Dogged in saving lives of its kind: Lanka’s first doggie blood camp | Sunday Observer

Dogged in saving lives of its kind: Lanka’s first doggie blood camp

Brave Bruno donates blood
Brave Bruno donates blood

Bruno is a regular visitor to the Rover Veterinary Hospital in Battaramulla and comes there for his vaccinations and other medical needs. Thanks to the great care given by its owner, today ,Bruno stands as one of the happiest and healthiest dogs who got selected for a greater cause. The One and half-year-old beagle visited his usual hospital on November 30 to donate blood. Yes! You heard it correct. Rover Veterinary Hospital last week conducted Sri Lanka’s first-ever Doggie blood donation program and brave Bruno was the first dog to donate blood at this program.

When people get ill and are in need of blood transfusions, the blood bank of each hospital along with the National Blood Transfusion Services aka the Blood Bank of Sri Lanka come to their assistance. Conversely, when a pet needs a blood transfusion, usually the pet owner has to find matching blood, which becomes very difficult most times. Therefore, organising a blood donation camp for pet dogs was a pertinent and innovative gesture which is indeed laudable.

Senior Lecturer at the University of Peradeniya and Chief Veterinary Officer at Rover, Dr Eranda Rajapaksha explained the background and the need for organising a blood donation camp for doggies.

Dire need

According to Rajapaksha, blood banks for pets are a dire need in society which is not only limited to Colombo but is a need of the entire country. “When a dog is sick and needs blood, we tell the owner that we need blood.

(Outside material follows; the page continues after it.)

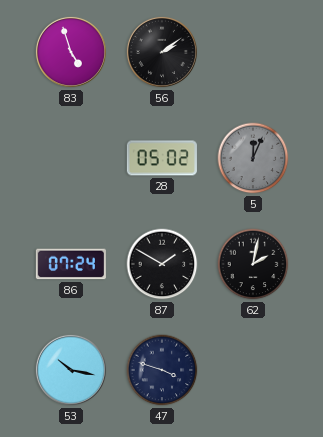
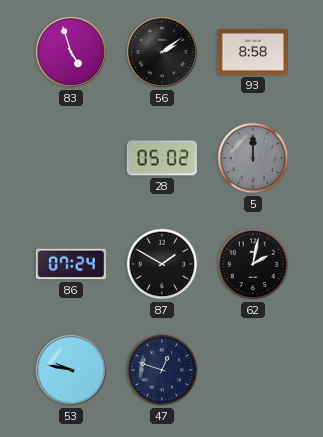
93: none -> 8:58
5: 12:04 -> 12:00
53: 10:17 -> 9:47
47: 3:48 -> 12:48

Then they seek out and bring 10-15 dogs just for this purpose. Sometimes in a rush, we cannot find the proper type of blood the pet needs. In particular, we need blood immediately when we perform a surgery,” Dr Rajapaksha explained.

In other countries where pet care is at an optimum level, there is a separate industry dedicated to breeding blood donors. A dog needs to have the right percentage of red blood cells to become a donor.

If the red blood cell count is less than 25 per cent that dog is not suitable as a donor.

Also, an average donor has to be at least 20kg in weight. Greyhounds are the most popular donor dog. It has a high red blood cell level compared to other breeds like Labrador or Retriever, Dr Rajapaksha explained.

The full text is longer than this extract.